Prep Time 5 minutes mins
Cook Time 10 minutes mins
Course Plato principal
Cuisine American
Servings 2 servings
Calories 280 kcal
- 2 boneless skinless chicken breasts, pounded to ¾-inch thickness
- Kosher salt and freshly ground black pepper to taste
- 3 tbsp mayonnaise homemade or store-bought
- 1 tbsp mustard
- 3 tbsp fresh tarragon chopped
Preheat the broiler to high.
Season both sides of the chicken breasts with kosher salt and pepper.
In a small bowl, mix together the mayonnaise, mustard, and chopped tarragon.
Grease a broiler pan with olive oil and place the chicken breasts on the pan.
Spread half of the mayo-mustard mixture over the top of the chicken.

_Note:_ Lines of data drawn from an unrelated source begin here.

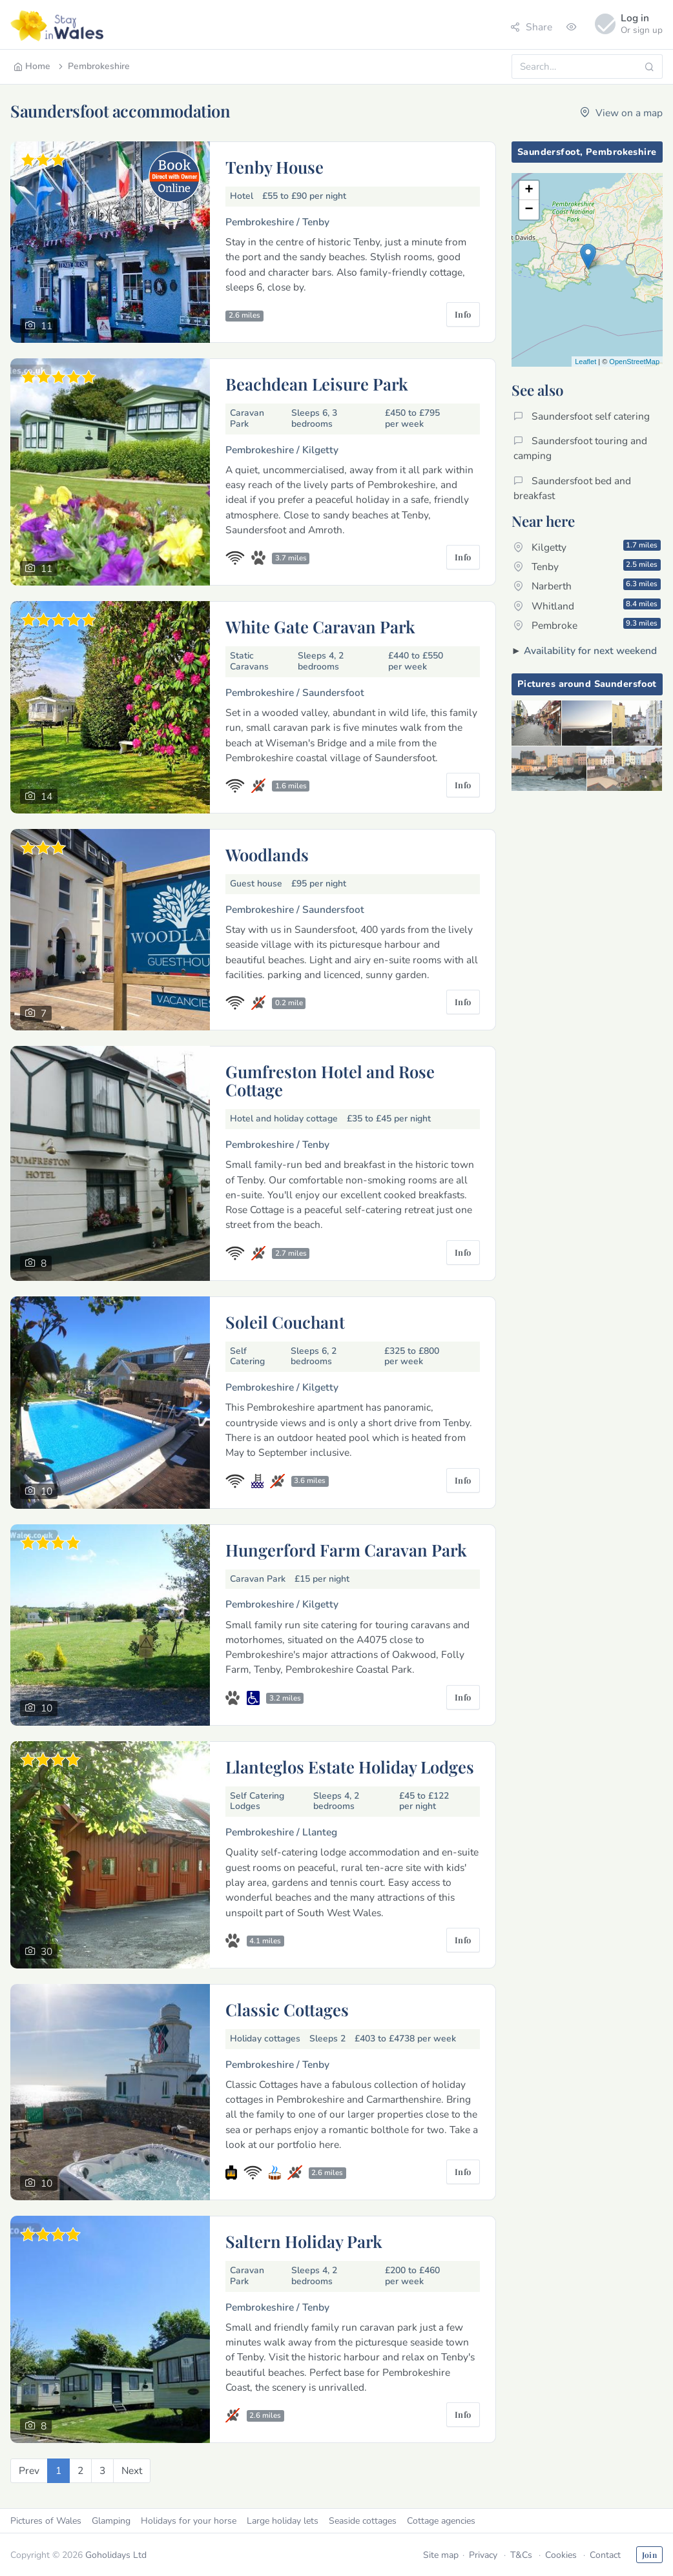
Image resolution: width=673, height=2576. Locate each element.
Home (32, 66)
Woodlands (267, 854)
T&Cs (521, 2555)
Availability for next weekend (590, 650)
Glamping (111, 2521)
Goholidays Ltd (116, 2555)
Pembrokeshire (93, 66)
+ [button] (528, 190)
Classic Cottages (287, 2009)
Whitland (587, 605)
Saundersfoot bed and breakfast (572, 488)
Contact (605, 2555)
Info (463, 314)
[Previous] (29, 2470)
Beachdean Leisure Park (316, 383)
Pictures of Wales (45, 2521)
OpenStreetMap (634, 361)
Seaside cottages (363, 2521)
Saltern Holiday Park (303, 2241)
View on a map (621, 112)
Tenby (587, 566)
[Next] (131, 2470)
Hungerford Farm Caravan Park (346, 1549)
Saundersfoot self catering (581, 416)
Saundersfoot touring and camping (580, 448)
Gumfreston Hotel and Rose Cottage (330, 1080)
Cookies (561, 2555)
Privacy (483, 2555)
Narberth (587, 585)
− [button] (528, 210)
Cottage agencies (441, 2521)
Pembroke (587, 625)
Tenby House (274, 167)
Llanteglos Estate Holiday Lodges (349, 1766)
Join (649, 2555)
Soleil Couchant (285, 1322)
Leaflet (585, 361)
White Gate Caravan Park (320, 626)
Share (531, 27)
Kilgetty (587, 547)
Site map (441, 2555)
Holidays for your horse (188, 2521)
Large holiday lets (282, 2521)
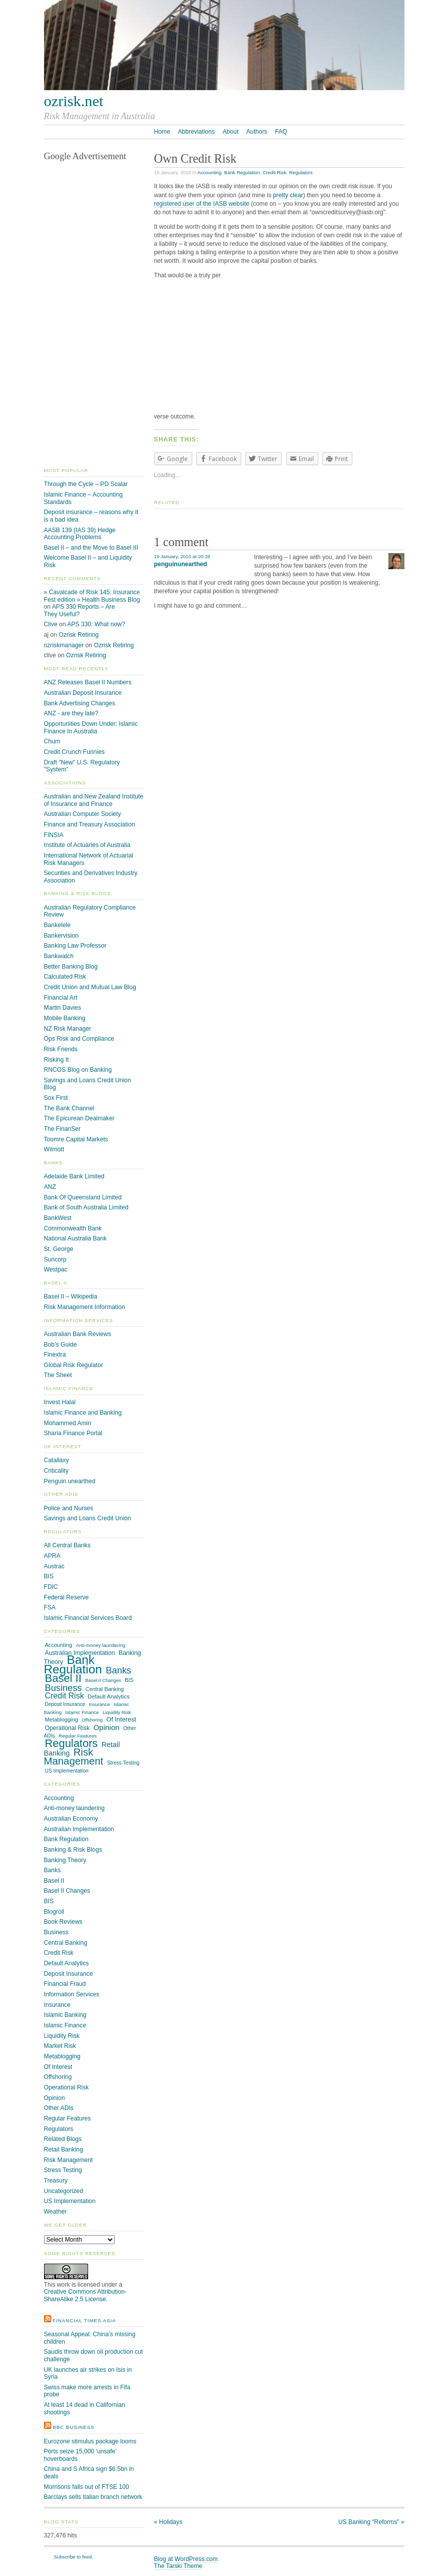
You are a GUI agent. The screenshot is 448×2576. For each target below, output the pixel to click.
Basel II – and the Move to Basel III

Broil for 3 minutes, then remove the pan and flip the chicken.
Spread the remaining mixture over the other side.
Return to the broiler and cook for 5-6 more minutes, or until the chicken reaches an internal temperature of 165°F.
Remove from the oven, let rest for a few minutes, and serve hot.
- Tarragon Tip: Fresh tarragon is best, but if using dried, reduce to 1 tablespoon.
- Serving Suggestions: Pair with roasted vegetables, a fresh salad, or over rice for a complete meal.
- Make-Ahead: The mayo-mustard mixture can be prepared up to 2 days in advance and stored in the fridge.